## Problem statement
On how many lines of these entries does the word "July" occur? State the number alone.

## Bounding box prediction data
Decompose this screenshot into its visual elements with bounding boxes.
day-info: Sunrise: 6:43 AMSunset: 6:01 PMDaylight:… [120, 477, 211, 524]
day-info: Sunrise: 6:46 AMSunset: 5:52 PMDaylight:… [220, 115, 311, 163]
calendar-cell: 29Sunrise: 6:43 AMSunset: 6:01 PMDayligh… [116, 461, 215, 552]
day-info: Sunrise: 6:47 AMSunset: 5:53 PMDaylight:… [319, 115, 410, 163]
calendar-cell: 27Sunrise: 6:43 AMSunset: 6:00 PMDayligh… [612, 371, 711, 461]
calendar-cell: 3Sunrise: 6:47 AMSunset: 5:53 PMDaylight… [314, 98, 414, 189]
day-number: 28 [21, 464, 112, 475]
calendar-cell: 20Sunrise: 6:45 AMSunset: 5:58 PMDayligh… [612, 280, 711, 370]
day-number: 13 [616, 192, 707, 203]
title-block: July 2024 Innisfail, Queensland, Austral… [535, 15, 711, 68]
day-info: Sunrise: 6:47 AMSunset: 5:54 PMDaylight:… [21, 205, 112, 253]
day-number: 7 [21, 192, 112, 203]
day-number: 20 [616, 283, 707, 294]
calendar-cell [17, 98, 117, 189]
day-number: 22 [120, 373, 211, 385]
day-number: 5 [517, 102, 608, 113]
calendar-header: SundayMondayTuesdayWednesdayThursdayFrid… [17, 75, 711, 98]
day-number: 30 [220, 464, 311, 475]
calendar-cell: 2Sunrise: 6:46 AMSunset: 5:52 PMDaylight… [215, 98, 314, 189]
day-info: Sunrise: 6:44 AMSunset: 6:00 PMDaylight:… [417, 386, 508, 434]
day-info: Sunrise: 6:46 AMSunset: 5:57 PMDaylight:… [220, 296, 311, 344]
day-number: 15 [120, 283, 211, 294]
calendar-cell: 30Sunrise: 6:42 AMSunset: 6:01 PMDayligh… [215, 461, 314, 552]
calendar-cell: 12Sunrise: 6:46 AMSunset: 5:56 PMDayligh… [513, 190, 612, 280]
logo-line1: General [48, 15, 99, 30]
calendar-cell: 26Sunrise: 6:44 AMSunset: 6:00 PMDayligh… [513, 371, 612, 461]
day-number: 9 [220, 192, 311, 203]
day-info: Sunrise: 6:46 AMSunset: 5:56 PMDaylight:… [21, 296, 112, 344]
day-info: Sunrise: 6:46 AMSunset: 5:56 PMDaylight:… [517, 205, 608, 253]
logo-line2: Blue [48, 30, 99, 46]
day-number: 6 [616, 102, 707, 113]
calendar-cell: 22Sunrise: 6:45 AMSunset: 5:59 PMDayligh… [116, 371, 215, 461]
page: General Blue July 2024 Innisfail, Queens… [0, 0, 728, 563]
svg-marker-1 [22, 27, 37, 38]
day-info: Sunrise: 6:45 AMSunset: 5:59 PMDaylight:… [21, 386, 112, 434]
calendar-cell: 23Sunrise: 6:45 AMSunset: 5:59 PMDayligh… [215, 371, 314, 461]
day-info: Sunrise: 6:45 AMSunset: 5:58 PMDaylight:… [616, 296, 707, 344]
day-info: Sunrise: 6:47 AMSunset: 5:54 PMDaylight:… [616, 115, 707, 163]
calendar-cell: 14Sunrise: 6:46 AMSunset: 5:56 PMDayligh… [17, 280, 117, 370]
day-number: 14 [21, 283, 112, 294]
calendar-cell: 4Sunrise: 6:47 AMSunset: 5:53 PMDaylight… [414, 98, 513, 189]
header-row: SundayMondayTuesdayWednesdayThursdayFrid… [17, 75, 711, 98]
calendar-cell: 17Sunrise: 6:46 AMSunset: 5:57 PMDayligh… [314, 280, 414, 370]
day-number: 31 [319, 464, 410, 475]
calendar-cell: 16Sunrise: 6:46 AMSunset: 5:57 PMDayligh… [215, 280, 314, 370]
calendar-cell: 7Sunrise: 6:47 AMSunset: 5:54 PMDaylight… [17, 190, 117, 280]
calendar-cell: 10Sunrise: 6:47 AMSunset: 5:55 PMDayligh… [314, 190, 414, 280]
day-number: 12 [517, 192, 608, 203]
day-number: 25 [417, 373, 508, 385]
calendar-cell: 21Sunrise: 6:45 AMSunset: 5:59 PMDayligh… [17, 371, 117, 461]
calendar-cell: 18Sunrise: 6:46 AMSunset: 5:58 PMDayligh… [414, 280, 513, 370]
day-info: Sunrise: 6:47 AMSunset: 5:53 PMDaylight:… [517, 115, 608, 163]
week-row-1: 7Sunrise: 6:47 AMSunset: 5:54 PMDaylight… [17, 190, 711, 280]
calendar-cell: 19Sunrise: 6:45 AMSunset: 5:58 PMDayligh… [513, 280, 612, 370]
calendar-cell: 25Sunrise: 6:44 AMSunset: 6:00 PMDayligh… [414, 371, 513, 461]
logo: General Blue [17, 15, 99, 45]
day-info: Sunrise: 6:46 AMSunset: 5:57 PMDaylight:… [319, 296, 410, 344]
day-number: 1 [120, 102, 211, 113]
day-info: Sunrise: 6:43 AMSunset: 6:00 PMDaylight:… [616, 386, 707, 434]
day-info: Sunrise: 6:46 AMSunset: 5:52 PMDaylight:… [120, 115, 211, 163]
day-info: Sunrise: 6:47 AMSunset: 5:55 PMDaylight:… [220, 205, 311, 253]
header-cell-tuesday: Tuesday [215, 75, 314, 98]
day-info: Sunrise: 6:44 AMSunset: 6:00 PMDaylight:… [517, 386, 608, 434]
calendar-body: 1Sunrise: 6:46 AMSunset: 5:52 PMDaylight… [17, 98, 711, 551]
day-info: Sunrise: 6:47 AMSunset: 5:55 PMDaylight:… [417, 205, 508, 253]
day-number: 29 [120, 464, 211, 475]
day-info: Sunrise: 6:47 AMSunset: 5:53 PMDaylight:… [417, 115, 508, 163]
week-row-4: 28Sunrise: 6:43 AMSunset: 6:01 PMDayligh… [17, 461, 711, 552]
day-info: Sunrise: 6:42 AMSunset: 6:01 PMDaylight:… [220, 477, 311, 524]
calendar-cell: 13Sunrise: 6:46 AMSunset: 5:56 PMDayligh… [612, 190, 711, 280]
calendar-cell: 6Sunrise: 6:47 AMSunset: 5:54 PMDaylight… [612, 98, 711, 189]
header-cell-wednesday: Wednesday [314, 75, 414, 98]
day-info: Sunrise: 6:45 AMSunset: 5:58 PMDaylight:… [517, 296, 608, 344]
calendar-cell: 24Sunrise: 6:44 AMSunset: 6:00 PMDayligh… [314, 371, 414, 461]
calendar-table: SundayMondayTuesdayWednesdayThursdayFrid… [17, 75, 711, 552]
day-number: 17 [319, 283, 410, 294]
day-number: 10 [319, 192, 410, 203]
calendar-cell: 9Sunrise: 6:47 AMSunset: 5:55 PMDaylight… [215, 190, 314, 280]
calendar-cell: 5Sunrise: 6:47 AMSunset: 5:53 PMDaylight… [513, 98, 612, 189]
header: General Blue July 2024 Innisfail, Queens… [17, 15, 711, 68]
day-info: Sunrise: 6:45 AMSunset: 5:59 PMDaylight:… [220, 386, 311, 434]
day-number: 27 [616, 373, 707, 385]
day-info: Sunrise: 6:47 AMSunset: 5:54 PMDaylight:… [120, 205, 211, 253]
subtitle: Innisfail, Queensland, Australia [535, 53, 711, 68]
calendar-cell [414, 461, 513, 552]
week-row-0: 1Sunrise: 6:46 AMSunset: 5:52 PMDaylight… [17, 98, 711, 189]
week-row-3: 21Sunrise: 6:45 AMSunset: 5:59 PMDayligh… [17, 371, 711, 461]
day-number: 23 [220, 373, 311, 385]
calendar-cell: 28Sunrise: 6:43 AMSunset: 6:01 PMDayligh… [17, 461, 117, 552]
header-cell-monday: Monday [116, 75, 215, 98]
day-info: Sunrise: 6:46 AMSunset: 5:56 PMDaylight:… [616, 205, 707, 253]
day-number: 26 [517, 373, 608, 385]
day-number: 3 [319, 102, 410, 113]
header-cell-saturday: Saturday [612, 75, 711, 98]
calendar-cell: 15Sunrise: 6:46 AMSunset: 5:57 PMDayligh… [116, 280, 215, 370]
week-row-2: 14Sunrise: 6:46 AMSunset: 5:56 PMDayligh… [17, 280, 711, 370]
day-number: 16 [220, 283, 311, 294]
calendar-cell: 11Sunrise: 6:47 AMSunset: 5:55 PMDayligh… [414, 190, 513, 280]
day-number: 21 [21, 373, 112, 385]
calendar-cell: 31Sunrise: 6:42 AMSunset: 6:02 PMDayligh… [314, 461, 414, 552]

## Answer section
3